Erneuerbare Energien:"Denn ohne Gewinn kann ich meine Familie nicht ernähren"

Biogasanlage Kleinkatzbach

Hinter dem jungen Mais ist das neue Endlager zur Gaslagerung zu sehen.

(Foto: Stephan Goerlich)

Mehr als 70 Biogasanlagen gibt es im Landkreis Erding. Eine davon betreibt Gerhard Reger seit 2004 erfolgreich. Weil in den nächsten Jahren viele Förderungen auslaufen, ist die Zukunft der Anlagen ungewiss.

Von Tom Burggraf, Dorfen

Gerhard Reger steht vor dem Maschinenraum seiner Biogasanlage in Kleinkatzbach, nordöstlich von Dorfen. Die Anlage läuft reibungslos. Aber aus Protest drückt er den Notausknopf. Mit seiner Teilnahme an der bundesweiten Warnaktion wollte er 2016 darauf aufmerksam machen, dass nach dem Auslaufen der staatlichen Förderungen viele Biogasanlagen - seine eingeschlossen - vor dem Aus stünden. Die Politik hat nachjustiert und dadurch einen breiten Biogasrückbau bis jetzt verhindert. In den nächsten Jahren laufen die Förderungen für viele Anlagen dennoch aus, und sie müssen sich dann über Ausschreibungen auf weitere bewerben. Weil die Förderung aber geringer ausfallen wird, ist die Zukunft ungewiss. Das spiegelt sich auch in den Zahlen von 2020 wider: Die Anzahl der Biogasanlagen in Deutschland war erstmals seit Beginn der Förderung 2000 rückläufig. Dabei können die Anlagen einen wichtigen Beitrag für die Energiewende leisten.

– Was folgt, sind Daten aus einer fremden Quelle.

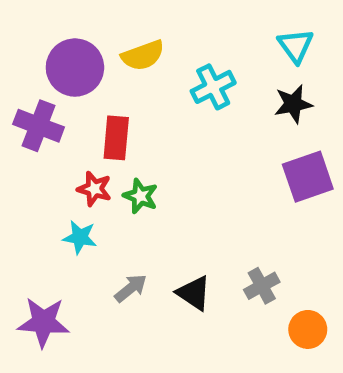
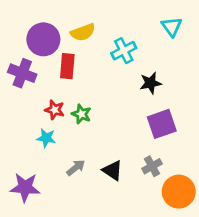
black star: (293, 104) -> (151, 83), moved
red rectangle: (116, 138) -> (67, 66), moved
purple square: (308, 177) -> (162, 124), moved
orange circle: (308, 329) -> (179, 192), size x1.5

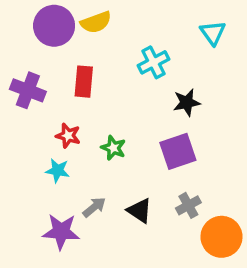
yellow semicircle: (83, 32) -> (96, 22), moved
purple circle: (43, 39) -> (54, 26), moved
green star: (81, 114) -> (113, 148), moved
purple square: (162, 124) -> (178, 151), moved
purple star: (25, 187) -> (61, 232), moved

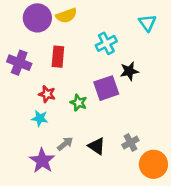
purple square: (178, 151) -> (106, 88), moved
purple star: (61, 232) -> (42, 161), turned 30

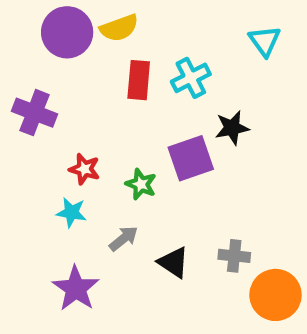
red rectangle: (58, 57) -> (139, 80), moved
gray cross: (130, 143) -> (234, 256), turned 35
gray arrow: (65, 144) -> (124, 239), moved

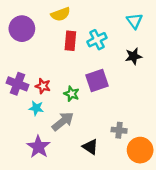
purple circle: (67, 32) -> (22, 29), moved
purple cross: (35, 113) -> (17, 84), moved
black star: (232, 128) -> (133, 56), moved
gray arrow: (124, 239) -> (63, 121), size x1.5
black triangle: (173, 262) -> (90, 147), moved

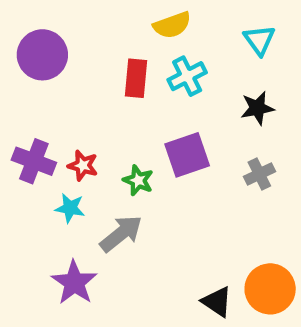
yellow semicircle: (61, 14) -> (172, 25), moved
gray cross: (119, 130) -> (259, 174), moved, turned -32
black triangle: (90, 147) -> (217, 302), moved

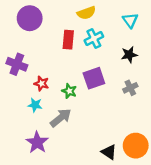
purple circle: (42, 55) -> (30, 18), moved
purple cross: (34, 161) -> (17, 64), moved

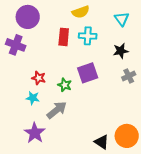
cyan cross: (94, 39) -> (88, 36), turned 30
purple cross: (17, 64) -> (16, 45), moved
gray cross: (130, 88) -> (129, 76), moved

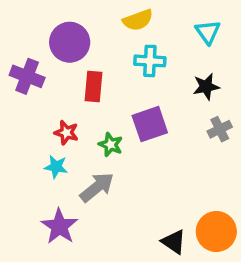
purple circle: (28, 17) -> (70, 42), moved
red rectangle: (64, 37) -> (94, 87), moved

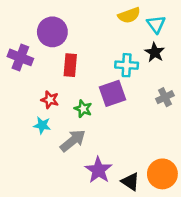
yellow semicircle: (138, 20) -> (129, 15), moved
cyan cross: (150, 61) -> (127, 65), moved
black star: (206, 87) -> (155, 52), moved, turned -30
purple star: (59, 226) -> (98, 170), moved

Reger steht in seinem Fahrzeugschuppen und steigt die fünf Stufen hinauf in seinen Radlader. Er startet den Motor und fährt zu seinem Silobecken, wo er die Schaufel in die Silage gräbt. Er wendet, hebt die Schaufel etwa drei Meter an und fährt den Inhalt hinüber zu einem offenen, türkisen Container. Reger kippt und schüttelt die Schaufel, der Inhalt fällt in den Schlot seiner Biogasanlage. Seit 2004 gehört diese Fahrt zu seiner täglichen Arbeit. Seitdem betreibt er seine Biogasanlage in Kleinkatzbach, seit 2010 hauptberuflich. Davor hatte er 20 Milchkühe und arbeitete bei einem Maschinenbauer in Dorfen.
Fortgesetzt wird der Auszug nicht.